In summary, applied molecular methodologies for identifying ESR1 mutations, one of the major causes of resistance to endocrine therapy in patients with advanced breast cancer, were reviewed. The main methods used for detecting ESR1 mutations in laboratories are NGS-based assays, including Illumina and Ion Torrent platforms. This is followed by ddPCR, including single and multiplex assays, accounting for approximately half of the molecular methods. Regarding sample types used for molecular assays, tissues such as FFPE and fresh frozen samples were once the major resources for detecting ESR1 mutations. However, comparison of the sample types using a wide range of available data showed that plasma obtained from EDTA, Streck Cell-free DNA blood, and heparinized tubes have become the more appropriate specimens according to the changes in the adopted molecular assays. The predominant method for detecting ESR1 mutations involves ddPCR in the recent epoch. Although NGS-based assays are still in use because of their wide dynamic range for detecting mutation alterations, ddPCR offers higher sensitivity, economic feasibility, and highly readable and repeatable results. Moreover, easier accessibility because of non-invasiveness and minimal sample volumes have influenced the preference for ddPCR. The advent of ddPCR facilitates routine investigations of ESR1 mutations as a potential monitoring biomarker for patients with breast cancer treated with endocrine therapy. When using these molecular assays, it is important to have a comprehensive understanding of the associated principles, advantages, disadvantages, and precautions for data interpretation (Table 2).

Table 2

Summary of commonly used molecular assays for the detection of ESR1 mutations.
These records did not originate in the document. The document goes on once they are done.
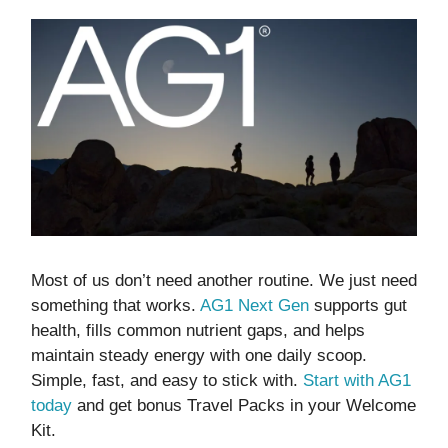
Most of us don’t need another routine. We just need
something that works.
AG1 Next Gen
supports gut
health, fills common nutrient gaps, and helps
maintain steady energy with one daily scoop.
Simple, fast, and easy to stick with.
Start with AG1
today
and get bonus Travel Packs in your Welcome
Kit.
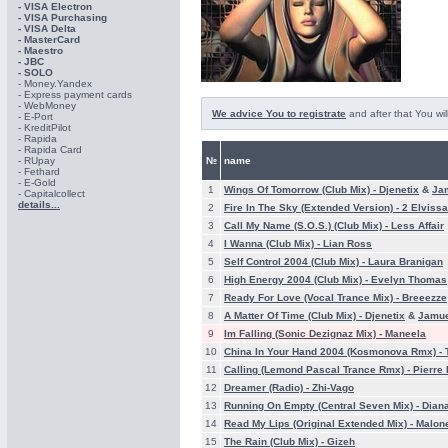
- VISA Electron
- VISA Purchasing
- VISА Delta
- MasterCard
- Maestro
- JBC
- SOLO
- Money.Yandex
- Express payment cards
- WebMoney
We advice You to registrate
and after that You wil
- E-Port
- KreditPilot
- Rapida
- Rapida Card
- RUpay
№
name
- Fethard
- E-Gold
1
Wings Of Tomorrow (Club Mix) -
Djenetix
&
Ja
- Capitalcollect
details...
2
Fire In The Sky (Extended Version) -
2 Elvissa
3
Call My Name (S.O.S.) (Club Mix) -
Less Affair
4
I Wanna (Club Mix) -
Lian Ross
5
Self Control 2004 (Club Mix) -
Laura Branigan
6
High Energy 2004 (Club Mix) -
Evelyn Thomas
7
Ready For Love (Vocal Trance Mix) -
Breeezze
8
A Matter Of Time (Club Mix) -
Djenetix
&
Jamu
9
Im Falling (Sonic Dezignaz Mix) -
Maneela
10
China In Your Hand 2004 (Kosmonova Rmx) -
11
Calling (Lemond Pascal Trance Rmx) -
Pierre 
12
Dreamer (Radio) -
Zhi-Vago
13
Running On Empty (Central Seven Mix) -
Dian
14
Read My Lips (Original Extended Mix) -
Malon
15
The Rain (Club Mix) -
Gizeh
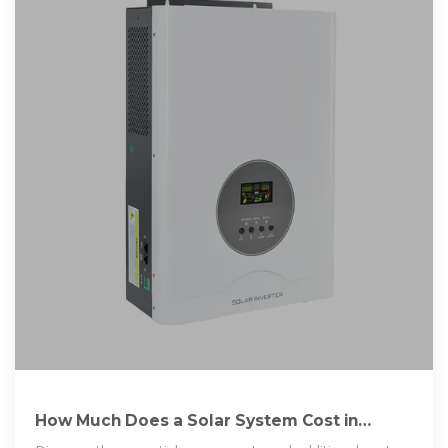
How Much Does a Solar System Cost in
Nigeria? A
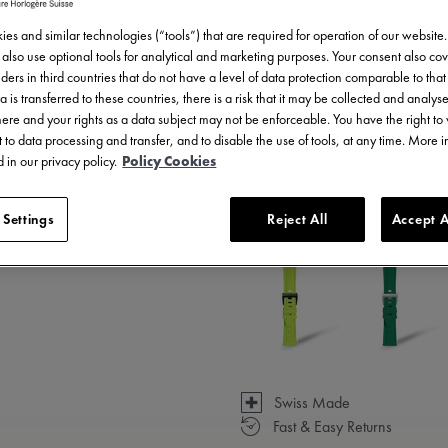
es and similar technologies (“tools”) that are required for operation of our website
also use optional tools for analytical and marketing purposes. Your consent also cov
ders in third countries that do not have a level of data protection comparable to that 
a is transferred to these countries, there is a risk that it may be collected and analys
there and your rights as a data subject may not be enforceable. You have the right t
 to data processing and transfer, and to disable the use of tools, at any time. More 
 in our privacy policy.
Policy Cookies
3 - 5 days delivery
 Settings
Reject All
Accept A
Available in 23 variations
Swiss Made
Fast & Easy Returns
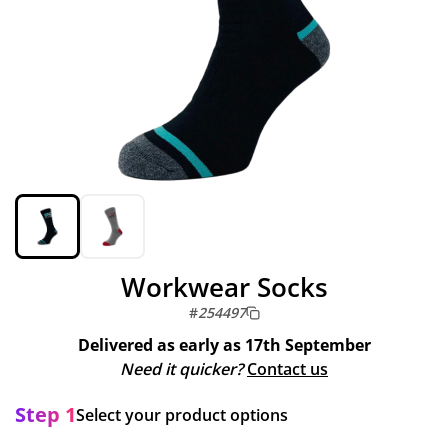
Workwear Socks
#
254497
Delivered as early as
17th September
Need it quicker?
Contact us
Step 1
Select your product options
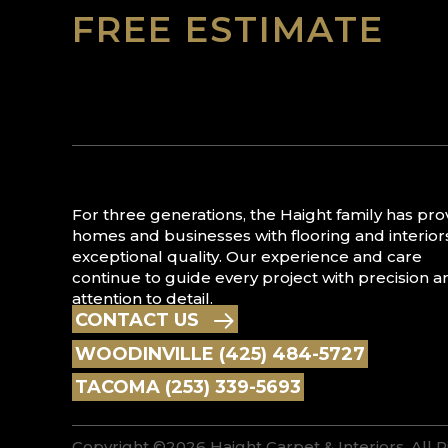
FREE ESTIMATE
For three generations, the Haight family has pr
homes and businesses with flooring and interior
exceptional quality. Our experience and care
continue to guide every project with precision a
attention to detail.
CONTACT US
WOODINVILLE (425) 484-5727
TACOMA (253) 339-5693
Copyright ©2026 Haight Carpet & Interiors. All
Detection Method	Principle	Advantage	Limitation
NGS platforms	Massive parallel sequencing (mostly second generation)	Higher throughput and faster time than Sanger sequencing Detecting more dynamic range of genetic alterations than ddPCR	Time-consuming for data analysis Necessity of special knowledge for bioinformatics
Illumina	Amplification: Bridge PCR Sequencing: Synthesis using fluorescently labelled reversible terminator Detection: bases from individual images using camera	Higher throughput and accuracy than Ion Torrent because of the addition of a single base at a time reducing the homopolymer sequencing error	Partial overlap between emission spectra of the fluorophores and losing activity of fluorescent dyes limiting the base calling
Ion Torrent	Amplification: Emulsion PCR Sequencing: Semi-conductor sequencing utilizing hydrogen ion detection Detection: signals using ion sensor on the complementary metal-oxide-semiconductor chip	Longer reads and easier preparation and more direct, rapid, and less expensive than Illumina relying on laser scanners	Relatively low output and higher raw error rate due to vulnerability to insertions/deletions (indels) errors associated with homopolymeric stretches and repeats when compared to Illumina
ddPCR	Partitioning the reaction through water-oil emulsion droplets (emulsion-based digital PCR) or a chip with micro-channels (microfluidics-based digital PCR) Identified of target sequences using fluorescence and subsequent calculation the initial copy number and concentration of target molecules	Application to the detection of circulating tumor DNA based on high sensitivity with a detection limitation of 0.001% Absolute quantification via micro-partitioning Increase of the tolerance of PCR system to inhibitors because of the numerous micro-compartments Highly readable two-dimensional data Reliable results with small amount of samples because of the elimination error from pre-amplification High repeatability results based on its independence on amplification efficiency Lower cost compared to NGS platforms	Narrow dynamic range for genetic alterations compared to NGS technology Relatively higher cost than real-time quantitative PCR

NGS, next-generation sequencing; ddPCR, droplet digital polymerase chain reaction.